ESR13 Technische Hochschule Köln
Project title: High Efficiency Many Objective Evolutionary Optimisation Methods

Dani Irawan
Objectives: To build an effective many-objective optimisation loop for robust optimisation; To identify promising techniques for handling many-objective optimisation tasks for aerospace applications; To identify a framework for integration of techniques for many-objective optimisation of large scale expensive problems; To integrate such methods for large scale robust design optimisation problems from WP3.2 with UQ techniques; To develop a simplified simulator to accelerate the testing/tuning loop in collaboration with CIRA providing simplified simulators based on RANS CFD solvers but using coarser grids etc.; To test the considered techniques on the design of aerospace transportation systems, optimal energy-driven aircraft design and RLV design; Identify most promising approaches capable of handling alternative applications from the project‟s field.
Expected Results: Algorithms for the solution of many-objective expensive problems under uncertainty. Theoretical and experimental analysis of the structure of the problem and performance of the algorithms. Extension of the SPOT frame-work to handle such many-objective, expensive, constrained nonlinear problems. Development and incorporation of a simplified (low-fidelity) simulator as an ideal test case for statistical analysis.
Planned Secondments: Airbus Gmbh (M15-17) and CIRA (M31-33) to work on the application of many-objective evolutionary optimisation techniques to the optimal energy-driven aircraft design under uncertainty within WP3.2.

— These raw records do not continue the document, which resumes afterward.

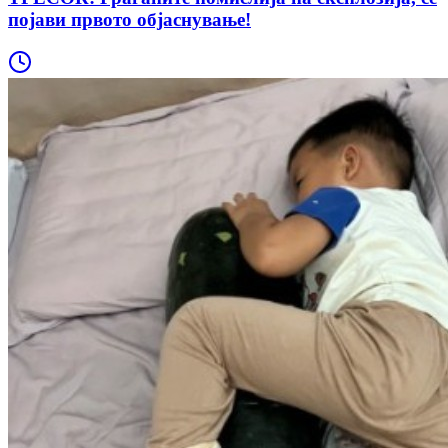
појави првото објаснување!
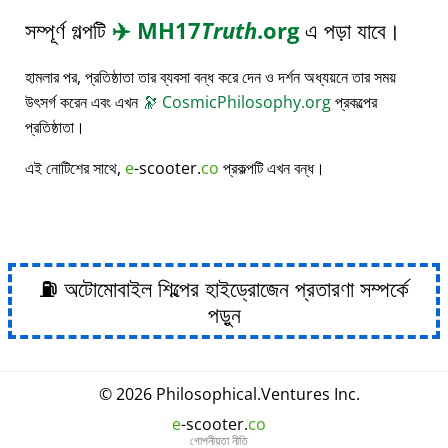
সম্পূর্ণ গল্পটি
✈️
MH17
Truth
.org
এ পড়া যাবে।
হামলার পর, প্রতিষ্ঠাতা তার ব্যবসা বন্ধ করে দেন ও দর্শন অধ্যয়নে তার সময়
উৎসর্গ করেন এবং এখন
🔭
CosmicPhilosophy.org
প্রকল্পের
প্রতিষ্ঠাতা।
এই নোটিশের সাথে,
e
-scooter.
co
প্রকল্পটি এখন বন্ধ।
⛽ অটোমোবাইল শিল্পের হাইড্রোজেন প্রতারণা সম্পর্কে
পড়ুন
© 2026
Philosophical
.
Ventures Inc.
e
-scooter.
co
গোপনীয়তা নীতি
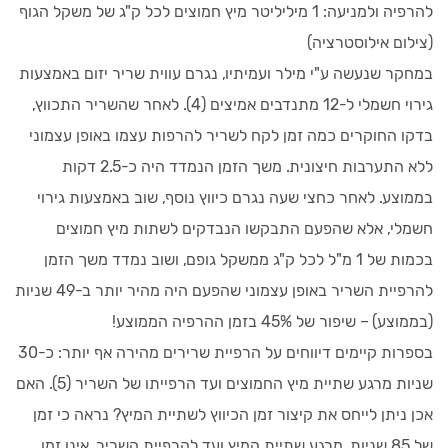
להרפיה ולמניעה: 1 מיליליטר מיץ חמוצים לכל ק"ג של משקל הגוף
(צילום אילוסטרציה)
במחקר שנעשה ע"י מילר ועמיתיו, נגרם עווית שריר יזום באמצעות
גירוי חשמלי ל-12 מתנדבים אמיצים (4). לאחר שהשריר התכווץ,
בדקו החוקרים כמה זמן לקח לשריר להרפות עצמו באופן עצמוני
ללא התערבות חיצונית. משך הזמן הנמדד היה כ-2.5 דקות
בממוצע. לאחר כחצי שעה נגרם כיווץ נוסף, שוב באמצעות גירוי
חשמלי, אלא שהפעם התבקשו הנבדקים לשתות מיץ חמוצים
בכמות של 1 מ"ל לכל ק"ג ממשקל גופם, ושוב נמדד משך הזמן
להרפיית השריר באופן עצמוני שהפעם היה מהיר יותר ב-49 שניות
(בממוצע) – שיפור של 45% בזמן ההרפיה הממוצע!
בספרות קיימים דיווחים על הרפיית שרירים מהירה אף יותר: כ-30
שניות מרגע שתיית מיץ החמוצים ועד הרפייתו של השריר (5). האם
אכן ניתן לייחס את קיצור זמן הכיווץ לשתיית המיץ? נראה כי זמן
של 85 שניות, מרגע שתיית המיץ ועד להרפיית השריר, אינו זמן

This position will be supervised by Prof. Dr. Thomas Beielstein and Prof Boris Naujoks.

ESR14 Ghent University
Project title: Imprecise (Hidden) Markov Chains, Dynamical Properties and Inference Algorithm

Thomas Krak
Objectives: To develop imprecise probability methods for estimating imprecise transition (and emission) probabilities for (hidden) Markov models; To study the dynamical properties of (hidden) Markov models; To study and development of algorithms for making inferences in imprecise hidden Markov models; To apply the proposed methodology to the estimation of states in a process or dynamical system from outputs, and on estimating state sequences from outputs sequences; To incorporate the proposed inference algorithm to the optimal control of a process in aerospace transportation.
Expected Results: An extension of the analysis of the ergodicity for imprecise Markov chains to deal with birth-death processes. A solution to the explicit form of the stationary distribution for (ergodic) imprecise Markov chains. An imprecise probabilistic counterparts for the many dynamic parameters of precise Markov chains, such as for instance mean transition and recurrence times, has immediate practical applicability.
Planned Secondments: SU (M15-17) to test the proposed inference algorithm on multisensory tracking and vehicle tracking with FSS, Durham (M25-27) to work on Evolvable Optimisation Under Uncertainty within WP3.5.

This position will be supervised by Prof Dr Gert de Cooman and Dr Jasper De Bock.

Project title: Robust design of a shock bump for natural laminar flow over a wing

Christian Sabater
Objectives: To use robust and reliability-based optimisation to design a shock bump which is less sensitive, to small random changes in onflow conditions (operational conditions) and geometrical uncertainties, like manufacturing tolerances or degradation, in order to maintain natural laminar flow (NLF); To develop a suitable parameterization of the bump in 2D and 3D; To investigate different measures of robustness suitable in the context of NLF; To define input PDFs for the uncertain parameters in shock bump and NLF models; To make use of efficient nonintrusive UQ methods for many uncertainties, including gradient-enhanced surrogate models and reduced-order models;
Expected Results: A demonstration of the efficiency and effectiveness of the robust design methodology on 2D (airfoil) cases and 3D wings in the transonic flow regime; A validated software framework for robust design;
Planned Secondments: INRIA (M9-12) on robust and reliability-based design optimisation algorithms; Airbus GmbH (M30-33) to apply the developed process.

This position will be supervised by Prof Dr Cord-Christian Rossow and co-supervised by Prof Dr Norbert Kroll and Dr Stefan Görtz.